5. Run inference on a single image.
   ```bash

   python test.py \

     --image_path path/to/plate_crop.jpg \

     --weights model.safetensors \

     --device gpu

   ```
6. Run inference on a directory of images.
   ```bash

   python test.py \

     --image_path path/to/plate_crops/ \

     --weights model.safetensors \

     --device gpu \

     --output_json results.json

   ```

## Architecture Details

| Component | Value |
| --- | --- |
| Framework | PaddlePaddle / PP-OCRv5 |
| Backbone | PPHGNetV2_B4 |

| Head | MultiHead (CTCHead + NRTRHead) |

| Input shape | 3 x 48 x 320 |

| Character set | 0-9, A-Z, a-z, space (63 classes) |

| Max text length | 25 |

| Parameters | 37.3M |

| Export format | SafeTensors (from PaddlePaddle params) |



## Summary



We present a practical, data-centric ANPR framework that achieves

production-grade accuracy on Indian license plates without reliance on large

manually annotated datasets or frontier model scale. The same PP-OCRv5

architecture scores 57.96% out-of-the-box and 98.42% after our data

engineering pipeline --- demonstrating that the data, not the model, is the
primary driver of performance in domain-specific OCR.

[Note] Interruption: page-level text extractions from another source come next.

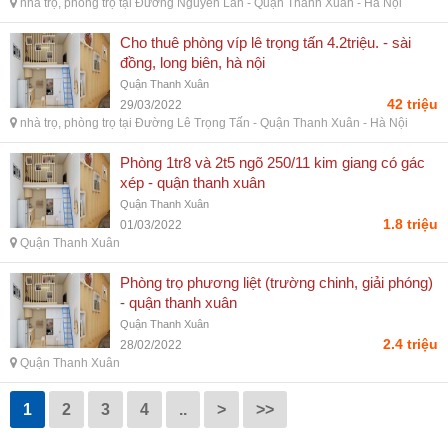
nhà trọ, phòng trọ tại Đường Nguyễn Lân - Quận Thanh Xuân - Hà Nội
Cho thuê phòng víp lê trọng tấn 4.2triệu. - sài
đồng, long biên, hà nội
Quận Thanh Xuân
42 triệu
29/03/2022
nhà trọ, phòng trọ tại Đường Lê Trọng Tấn - Quận Thanh Xuân - Hà Nội
Phòng 1tr8 và 2t5 ngõ 250/11 kim giang có gác
xép - quận thanh xuân
Quận Thanh Xuân
1.8 triệu
01/03/2022
Quận Thanh Xuân
Phòng trọ phương liệt (trường chinh, giải phóng)
- quận thanh xuân
Quận Thanh Xuân
2.4 triệu
28/02/2022
Quận Thanh Xuân
1
2
3
4
..
>
>>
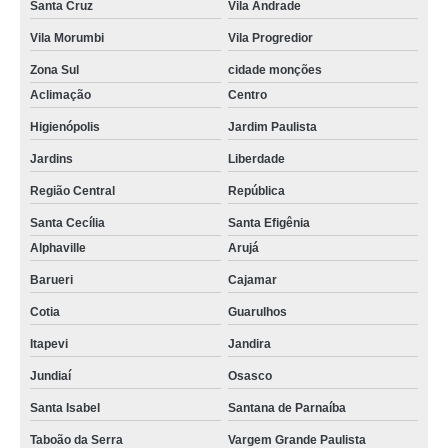
Santa Cruz
Vila Andrade
Vila Morumbi
Vila Progredior
Zona Sul
cidade monções
Aclimação
Centro
Higienópolis
Jardim Paulista
Jardins
Liberdade
Região Central
República
Santa Cecília
Santa Efigênia
Alphaville
Arujá
Barueri
Cajamar
Cotia
Guarulhos
Itapevi
Jandira
Jundiaí
Osasco
Santa Isabel
Santana de Parnaíba
Taboão da Serra
Vargem Grande Paulista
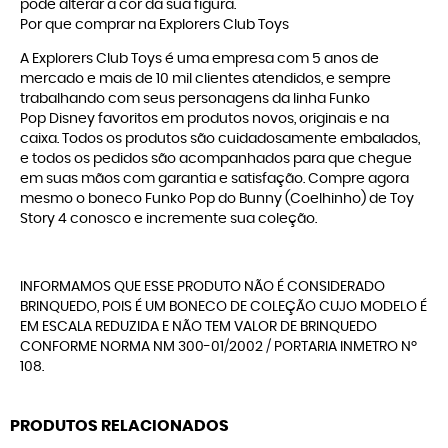
pode alterar a cor da sua figura.
Por que comprar na Explorers Club Toys
A
Explorers Club Toys
é uma empresa com 5 anos de
mercado e mais de 10 mil clientes atendidos, e sempre
trabalhando com seus personagens da linha
Funko
Pop Disney
favoritos em produtos novos, originais e na
caixa. Todos os produtos são cuidadosamente embalados,
e todos os pedidos são acompanhados para que chegue
em suas mãos com garantia e satisfação. Compre agora
mesmo o boneco Funko Pop do Bunny (Coelhinho) de Toy
Story 4 conosco e incremente sua coleção.
INFORMAMOS QUE ESSE PRODUTO NÃO É CONSIDERADO
BRINQUEDO, POIS É UM BONECO DE COLEÇÃO CUJO MODELO É
EM ESCALA REDUZIDA E NÃO TEM VALOR DE BRINQUEDO
CONFORME NORMA NM 300-01/2002 / PORTARIA INMETRO Nº
108.
PRODUTOS RELACIONADOS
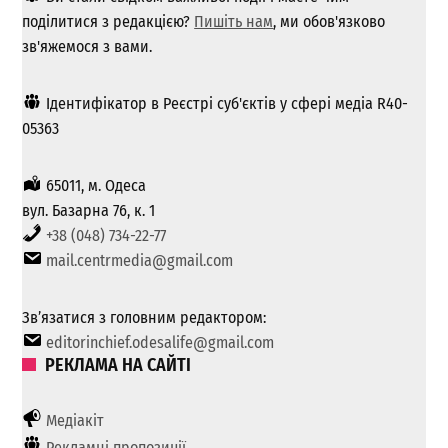
поділитися з редакцією?
Пишіть нам
, ми обов'язково
зв'яжемося з вами.
Ідентифікатор в Реєстрі суб'єктів у сфері медіа R40-
05363
65011, м. Одеса
вул. Базарна 76, к. 1
+38 (048) 734-22-77
mail.centrmedia@gmail.com
Зв’язатися з головним редактором:
editorinchief.odesalife@gmail.com
РЕКЛАМА НА САЙТІ
Медіакіт
Рекламні пропозиції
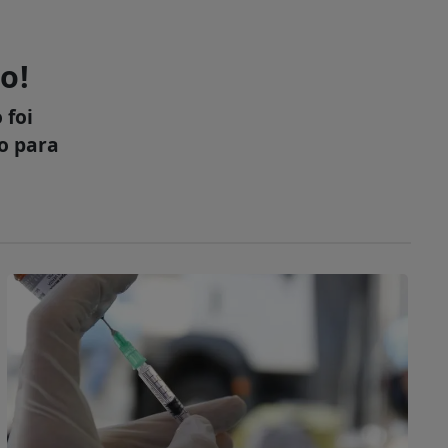
o!
 foi
xo para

Users who want to test their own models on our validation set can do so in our
[Hugging Face Space](https://huggingface.co/spaces/uv124/license-plate-ocr-benchmark).
Support for submitting `.bin` files for testing in our internal systems will be
added soon, and the link for that submission flow will be updated shortly.